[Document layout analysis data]
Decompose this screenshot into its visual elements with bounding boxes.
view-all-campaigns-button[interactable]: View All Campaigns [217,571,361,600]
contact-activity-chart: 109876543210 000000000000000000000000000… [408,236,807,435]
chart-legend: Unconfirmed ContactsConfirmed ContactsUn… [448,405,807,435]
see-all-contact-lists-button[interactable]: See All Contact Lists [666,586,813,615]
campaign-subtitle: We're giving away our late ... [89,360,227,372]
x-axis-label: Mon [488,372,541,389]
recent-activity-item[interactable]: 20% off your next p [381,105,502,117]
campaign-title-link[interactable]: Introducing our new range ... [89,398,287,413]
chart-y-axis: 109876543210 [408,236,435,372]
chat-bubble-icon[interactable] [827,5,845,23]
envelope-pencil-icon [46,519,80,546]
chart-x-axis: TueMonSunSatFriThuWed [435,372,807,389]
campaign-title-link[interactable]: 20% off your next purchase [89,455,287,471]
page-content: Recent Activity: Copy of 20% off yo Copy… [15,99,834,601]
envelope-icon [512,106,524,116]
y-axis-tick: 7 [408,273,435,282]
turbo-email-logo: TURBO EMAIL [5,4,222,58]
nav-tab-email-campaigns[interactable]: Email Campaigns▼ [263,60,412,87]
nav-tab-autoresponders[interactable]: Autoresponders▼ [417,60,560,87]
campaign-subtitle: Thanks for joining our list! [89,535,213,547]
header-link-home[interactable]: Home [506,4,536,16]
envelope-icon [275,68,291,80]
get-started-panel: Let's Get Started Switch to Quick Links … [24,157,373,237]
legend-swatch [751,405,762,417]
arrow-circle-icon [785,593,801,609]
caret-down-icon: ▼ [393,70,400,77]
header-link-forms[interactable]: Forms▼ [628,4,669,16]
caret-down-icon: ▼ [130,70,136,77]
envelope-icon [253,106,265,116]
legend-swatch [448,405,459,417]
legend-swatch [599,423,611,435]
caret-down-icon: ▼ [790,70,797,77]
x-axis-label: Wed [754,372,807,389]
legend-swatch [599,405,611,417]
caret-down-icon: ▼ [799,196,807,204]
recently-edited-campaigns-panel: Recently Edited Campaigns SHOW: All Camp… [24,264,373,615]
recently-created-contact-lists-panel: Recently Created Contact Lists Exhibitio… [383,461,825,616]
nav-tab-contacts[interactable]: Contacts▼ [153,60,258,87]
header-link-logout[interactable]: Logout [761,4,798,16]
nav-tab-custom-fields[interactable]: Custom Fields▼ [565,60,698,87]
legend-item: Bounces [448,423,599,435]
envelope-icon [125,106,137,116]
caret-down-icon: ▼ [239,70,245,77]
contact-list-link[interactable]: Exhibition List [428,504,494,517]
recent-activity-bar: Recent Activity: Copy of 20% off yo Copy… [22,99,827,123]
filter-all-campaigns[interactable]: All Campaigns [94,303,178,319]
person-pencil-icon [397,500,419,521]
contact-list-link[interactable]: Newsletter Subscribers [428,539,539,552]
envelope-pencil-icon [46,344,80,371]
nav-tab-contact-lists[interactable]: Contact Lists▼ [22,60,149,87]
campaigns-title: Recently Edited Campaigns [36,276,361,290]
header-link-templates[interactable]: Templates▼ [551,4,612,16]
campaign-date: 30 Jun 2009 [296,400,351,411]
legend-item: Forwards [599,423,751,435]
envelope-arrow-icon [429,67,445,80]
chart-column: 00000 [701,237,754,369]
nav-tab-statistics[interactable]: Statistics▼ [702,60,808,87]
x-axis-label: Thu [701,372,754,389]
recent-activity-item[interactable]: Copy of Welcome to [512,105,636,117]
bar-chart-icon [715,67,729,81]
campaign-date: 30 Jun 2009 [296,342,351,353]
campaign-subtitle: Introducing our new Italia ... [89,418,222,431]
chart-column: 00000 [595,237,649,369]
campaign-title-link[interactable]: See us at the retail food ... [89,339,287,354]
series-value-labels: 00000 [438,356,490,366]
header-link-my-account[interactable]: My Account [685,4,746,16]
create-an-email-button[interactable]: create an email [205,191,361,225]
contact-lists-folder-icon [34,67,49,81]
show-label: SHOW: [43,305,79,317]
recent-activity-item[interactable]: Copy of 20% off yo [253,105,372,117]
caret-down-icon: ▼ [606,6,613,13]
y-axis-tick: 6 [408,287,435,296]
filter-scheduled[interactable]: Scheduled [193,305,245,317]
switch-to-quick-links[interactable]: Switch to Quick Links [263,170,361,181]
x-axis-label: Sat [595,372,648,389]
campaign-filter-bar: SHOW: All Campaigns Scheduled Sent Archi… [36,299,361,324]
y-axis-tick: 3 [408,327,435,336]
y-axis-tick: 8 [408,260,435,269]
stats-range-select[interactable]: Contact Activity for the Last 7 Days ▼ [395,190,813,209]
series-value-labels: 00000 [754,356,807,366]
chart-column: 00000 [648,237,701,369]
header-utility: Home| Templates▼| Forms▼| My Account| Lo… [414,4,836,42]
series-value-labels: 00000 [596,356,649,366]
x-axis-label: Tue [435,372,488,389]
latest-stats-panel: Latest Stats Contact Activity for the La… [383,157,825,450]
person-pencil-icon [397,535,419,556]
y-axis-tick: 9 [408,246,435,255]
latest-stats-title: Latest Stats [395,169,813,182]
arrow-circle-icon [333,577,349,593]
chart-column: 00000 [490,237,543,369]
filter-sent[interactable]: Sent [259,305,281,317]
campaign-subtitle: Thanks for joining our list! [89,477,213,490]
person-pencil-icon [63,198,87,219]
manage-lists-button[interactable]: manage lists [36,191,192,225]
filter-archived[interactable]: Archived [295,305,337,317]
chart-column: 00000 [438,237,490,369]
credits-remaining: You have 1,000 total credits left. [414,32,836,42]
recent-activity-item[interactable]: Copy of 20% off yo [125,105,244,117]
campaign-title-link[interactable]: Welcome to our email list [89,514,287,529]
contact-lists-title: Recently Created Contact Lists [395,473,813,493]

→ **TASK PROMPT**
Nothing is wanted except the number of lines in the entries above that include the word "tick".

→ **RESULT BELOW**
5